Although I’ve been very cynical in this piece I do recognize the power of genomic analyses. The ability to interrogate biological phenomena at the genetic level with high levels of precision has been a huge aid to biological investigation, helping make advancements in agriculture and medicine. However, it is also a field that is constantly developing, we’re building knowledge while building methods to acquire knowledge and often we have not perfected or validated some of these methods. There are constant new findings about limitations of confounds to the approaches we take that can alter or reverse conclusions. The resolutions to these problems likely won’t occur during a researcher’s career and the models, hypotheses, and theories they come up with can easily be overturned due to methodological problems.
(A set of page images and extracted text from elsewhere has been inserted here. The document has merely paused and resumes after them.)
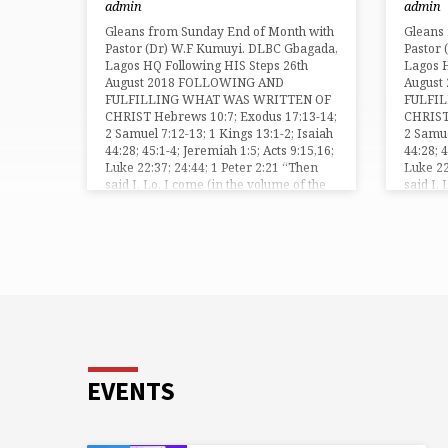
admin
admin
focus your mind on your goal, to win the
be trou
crown on the Final Day. “If ye be
Apostle
Gleans from Sunday End of Month with
Gleans
reproached for the name of Christ,
the tea
Pastor (Dr) W.F Kumuyi. DLBC Gbagada,
Pastor
happy are ye; for the spirit of glory and
Lord a
Lagos HQ Following HIS Steps 26th
Lagos H
of God…
August 2018 FOLLOWING AND
August
FULFILLING WHAT WAS WRITTEN OF
FULFI
CHRIST Hebrews 10:7; Exodus 17:13-14;
CHRIST
2 Samuel 7:12-13; 1 Kings 13:1-2; Isaiah
2 Samue
44:28; 45:1-4; Jeremiah 1:5; Acts 9:15,16;
44:28; 
Luke 22:37; 24:44; 1 Peter 2:21 “Then
Luke 22
said I, Lo, I come (in the volume of the
said I,
book it is written of me,) to do thy will, O
book it 
God” (Hebrew 10:7). As you look…
God” (H
EVENTS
At its core this is why I’m not heavily invested in discovering truth from my scientific investigations. If I were to try to meticulously account for every possible confounds that I list above, I would never complete my research! Some of the work I do, like phylogenetics where I’m modeling the past evolutionary relationships between species may not ever be provable since we don’t have a time machine and can rarely if ever externally validate our estimations. My advisor is always prone to remind me that phylogenetic trees are just hypotheses based on available data and using available methods. I’m happy to settle for just being able to explain my observed data with my model or theory and attempt to explore the accuracy and utility of that, perhaps making new predictions along the way. Considering the state of genomics and the limitations of what a single researcher can do it feels more responsible to constrain my goals and focus on more pragmatic and realistic outcomes.